# Most dangerous drivers.. Dog groomers #6?!



## Binkalette (Dec 16, 2008)

I just thought this was interesting.. but probably a pile of BS. Right when I am trying to get into the Dog grooming business too. 

http://autos.yahoo.com/articles/autos_content_landing_pages/1302/lawyers-top-worst-drivers-list/

Insurance.com’s complete list of Top 10 Most Dangerous Drivers by Profession is below.

1. Attorney/Judge

2. Financial professionals

3. Government worker

4. Bartender or Waiter

5. Business Professionals

6. Dog Groomer

7. Marketing/Advertising professionals

8. Barber/Stylist

9. Coach

10. Nurse


----------



## Keechak (Aug 10, 2008)

So since I don't have a job does that make me the safest driver of all?


----------



## Shell (Oct 19, 2009)

Government worker? That is about the least specific classification ever. 

Government workers... cops? Soldiers? IRS accountants? FBI? Garbage men? Highway engineers? Diplomats? PICK ONE!! 

List sounds like bunk, mostly due to the really really broad categories. Of course, lawyers at the top still makes sense... what cop wants to argue with them over a ticket?


----------



## Binkalette (Dec 16, 2008)

Keechak said:


> So since I don't have a job does that make me the safest driver of all?


Actually, it might! They labeled 'Homemakers' and 'athletes' as the safest.


----------



## MoosMom (Sep 15, 2009)

dog groomers I bet because we are more likely to have an animal in car. lol. Thats just insane.


----------



## Keechak (Aug 10, 2008)

My moms first husband was killed in a car crash with their two German Shepherds riding in the back. Both the GSD's survived but police think that he was distracted by his dogs. So ya dogs can be an issue I guess.


----------



## Graco22 (Jul 16, 2007)

Someone sent me that on Facebook the other day..lol I have to agree with the list...every groomer I know (including myself) is a bit of a leadfoot..he he..And we are always in a hurry, and I'm sure the Mobile Groomers had alot to do with that list..insurance companies made the list..Mobiles are large, hard to maneuver, and probably get dinged up now and then..plus its easy to be running late to the next appt..hence hurrying..I think its funny though.


----------



## ruckusluvr (Sep 20, 2009)

i am a groomer.I have led foot big time. i keep catching myself 10 mph over the speed limit!


----------



## Firestorm (Feb 21, 2010)

Bah, the most dangerous driver is the driver who lets his dog steer the car, while he/she texts their buddies as the car is going 60 mph in a 35 mph neighborhood zone. 

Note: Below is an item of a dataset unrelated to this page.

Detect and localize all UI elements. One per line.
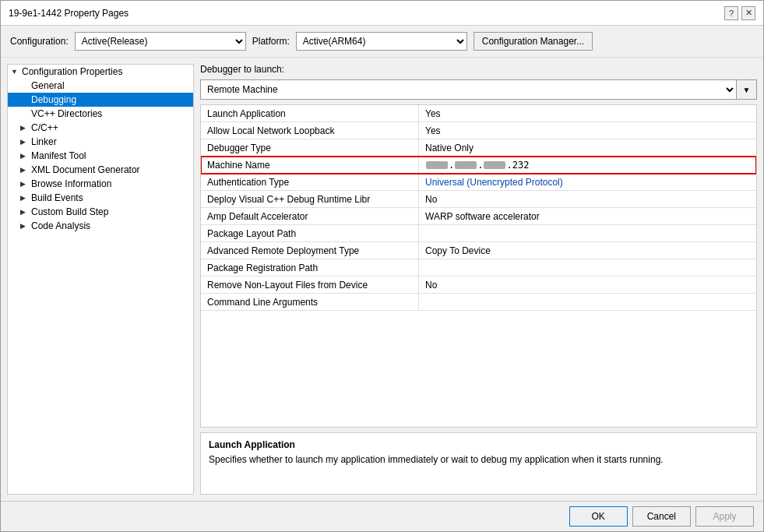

Driver: *texts their friend* im in a car, heading to ur house.
Friend: cool. u driving? 
Driver: my dog is on my lap. haha.
Friend: 4 real?
Driver: yeah. he's got his paws on the wheel.
Friend: lol. cool.

Sound of tires squealing, a cuss from the driver, big crash.

See, this is why dogs shouldn't drive. That dog probably saw a cat in another car and wanted to chase it. 

But in all seriousness, this is a dangerous fad for drivers, and the real sense of it, truly is not funny when it actually happens, especially when innocent people and dogs (and cats) suffer.


----------



## Pit_Bull_Lady (Feb 4, 2009)

Binkalette said:


> Insurance.com’s complete list of Top 10 Most Dangerous Drivers by Profession
> 
> 6. Dog Groomer



Now I know why my car insurance is so high...LOL

.


----------



## KBLover (Sep 9, 2008)

firestorm said:


> see, this is why dogs shouldn't drive. That dog probably saw a cat in another car and wanted to chase it.


ROFL

Oh that kat iz soooo ded! I haz big car!


----------